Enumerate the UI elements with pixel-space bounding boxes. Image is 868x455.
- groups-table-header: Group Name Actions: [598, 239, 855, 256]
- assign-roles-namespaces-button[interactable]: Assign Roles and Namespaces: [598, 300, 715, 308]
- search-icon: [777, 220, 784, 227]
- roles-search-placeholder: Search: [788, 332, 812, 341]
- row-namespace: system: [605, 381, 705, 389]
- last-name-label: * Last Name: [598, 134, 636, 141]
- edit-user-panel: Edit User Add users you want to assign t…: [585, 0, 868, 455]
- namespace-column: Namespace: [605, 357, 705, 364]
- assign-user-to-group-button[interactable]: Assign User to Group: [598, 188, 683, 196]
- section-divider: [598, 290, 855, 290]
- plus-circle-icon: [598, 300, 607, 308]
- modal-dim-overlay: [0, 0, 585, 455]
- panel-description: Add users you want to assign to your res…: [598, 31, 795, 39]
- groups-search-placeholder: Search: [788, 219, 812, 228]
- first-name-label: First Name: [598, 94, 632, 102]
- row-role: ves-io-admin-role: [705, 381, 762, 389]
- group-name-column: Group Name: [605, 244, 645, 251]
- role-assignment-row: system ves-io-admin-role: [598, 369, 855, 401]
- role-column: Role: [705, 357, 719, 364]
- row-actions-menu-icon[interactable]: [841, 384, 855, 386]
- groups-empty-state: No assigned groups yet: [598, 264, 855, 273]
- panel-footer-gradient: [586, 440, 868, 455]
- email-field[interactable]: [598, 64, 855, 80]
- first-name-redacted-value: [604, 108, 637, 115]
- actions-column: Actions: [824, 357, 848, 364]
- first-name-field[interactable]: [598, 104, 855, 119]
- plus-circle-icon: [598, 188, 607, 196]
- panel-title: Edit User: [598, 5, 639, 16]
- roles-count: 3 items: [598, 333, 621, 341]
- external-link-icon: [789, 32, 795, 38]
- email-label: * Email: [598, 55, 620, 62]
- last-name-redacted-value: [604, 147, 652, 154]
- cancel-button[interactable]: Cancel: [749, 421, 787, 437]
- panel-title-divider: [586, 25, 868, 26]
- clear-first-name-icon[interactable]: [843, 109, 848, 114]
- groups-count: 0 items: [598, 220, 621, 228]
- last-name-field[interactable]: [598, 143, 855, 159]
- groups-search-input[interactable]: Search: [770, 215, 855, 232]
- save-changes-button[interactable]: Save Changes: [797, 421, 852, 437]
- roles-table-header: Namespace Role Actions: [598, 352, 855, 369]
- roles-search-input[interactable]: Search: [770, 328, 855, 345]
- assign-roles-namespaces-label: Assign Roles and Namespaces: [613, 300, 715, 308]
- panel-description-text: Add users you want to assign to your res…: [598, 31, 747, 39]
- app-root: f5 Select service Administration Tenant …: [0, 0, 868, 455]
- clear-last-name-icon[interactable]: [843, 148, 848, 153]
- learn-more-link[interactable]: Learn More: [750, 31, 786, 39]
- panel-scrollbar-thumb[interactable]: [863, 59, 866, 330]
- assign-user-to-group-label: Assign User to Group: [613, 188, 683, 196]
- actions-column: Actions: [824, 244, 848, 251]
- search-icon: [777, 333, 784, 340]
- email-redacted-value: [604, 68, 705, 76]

Work to complete: Say every entry again, exactly as it reads.

Reply to the exercise:
Enumerate the UI elements with pixel-space bounding boxes. Image is 868x455.
- groups-table-header: Group Name Actions: [598, 239, 855, 256]
- assign-roles-namespaces-button[interactable]: Assign Roles and Namespaces: [598, 300, 715, 308]
- search-icon: [777, 220, 784, 227]
- roles-search-placeholder: Search: [788, 332, 812, 341]
- row-namespace: system: [605, 381, 705, 389]
- last-name-label: * Last Name: [598, 134, 636, 141]
- edit-user-panel: Edit User Add users you want to assign t…: [585, 0, 868, 455]
- namespace-column: Namespace: [605, 357, 705, 364]
- assign-user-to-group-button[interactable]: Assign User to Group: [598, 188, 683, 196]
- section-divider: [598, 290, 855, 290]
- plus-circle-icon: [598, 300, 607, 308]
- modal-dim-overlay: [0, 0, 585, 455]
- panel-description: Add users you want to assign to your res…: [598, 31, 795, 39]
- groups-search-placeholder: Search: [788, 219, 812, 228]
- first-name-label: First Name: [598, 94, 632, 102]
- row-role: ves-io-admin-role: [705, 381, 762, 389]
- group-name-column: Group Name: [605, 244, 645, 251]
- role-assignment-row: system ves-io-admin-role: [598, 369, 855, 401]
- role-column: Role: [705, 357, 719, 364]
- row-actions-menu-icon[interactable]: [841, 384, 855, 386]
- groups-empty-state: No assigned groups yet: [598, 264, 855, 273]
- panel-footer-gradient: [586, 440, 868, 455]
- email-field[interactable]: [598, 64, 855, 80]
- first-name-redacted-value: [604, 108, 637, 115]
- actions-column: Actions: [824, 357, 848, 364]
- first-name-field[interactable]: [598, 104, 855, 119]
- plus-circle-icon: [598, 188, 607, 196]
- panel-title: Edit User: [598, 5, 639, 16]
- roles-count: 3 items: [598, 333, 621, 341]
- external-link-icon: [789, 32, 795, 38]
- email-label: * Email: [598, 55, 620, 62]
- last-name-redacted-value: [604, 147, 652, 154]
- cancel-button[interactable]: Cancel: [749, 421, 787, 437]
- panel-title-divider: [586, 25, 868, 26]
- clear-first-name-icon[interactable]: [843, 109, 848, 114]
- groups-count: 0 items: [598, 220, 621, 228]
- last-name-field[interactable]: [598, 143, 855, 159]
- groups-search-input[interactable]: Search: [770, 215, 855, 232]
- save-changes-button[interactable]: Save Changes: [797, 421, 852, 437]
- roles-table-header: Namespace Role Actions: [598, 352, 855, 369]
- roles-search-input[interactable]: Search: [770, 328, 855, 345]
- assign-roles-namespaces-label: Assign Roles and Namespaces: [613, 300, 715, 308]
- panel-description-text: Add users you want to assign to your res…: [598, 31, 747, 39]
- app-root: f5 Select service Administration Tenant …: [0, 0, 868, 455]
- clear-last-name-icon[interactable]: [843, 148, 848, 153]
- learn-more-link[interactable]: Learn More: [750, 31, 786, 39]
- panel-scrollbar-thumb[interactable]: [863, 59, 866, 330]
- assign-user-to-group-label: Assign User to Group: [613, 188, 683, 196]
- actions-column: Actions: [824, 244, 848, 251]
- search-icon: [777, 333, 784, 340]
- email-redacted-value: [604, 68, 705, 76]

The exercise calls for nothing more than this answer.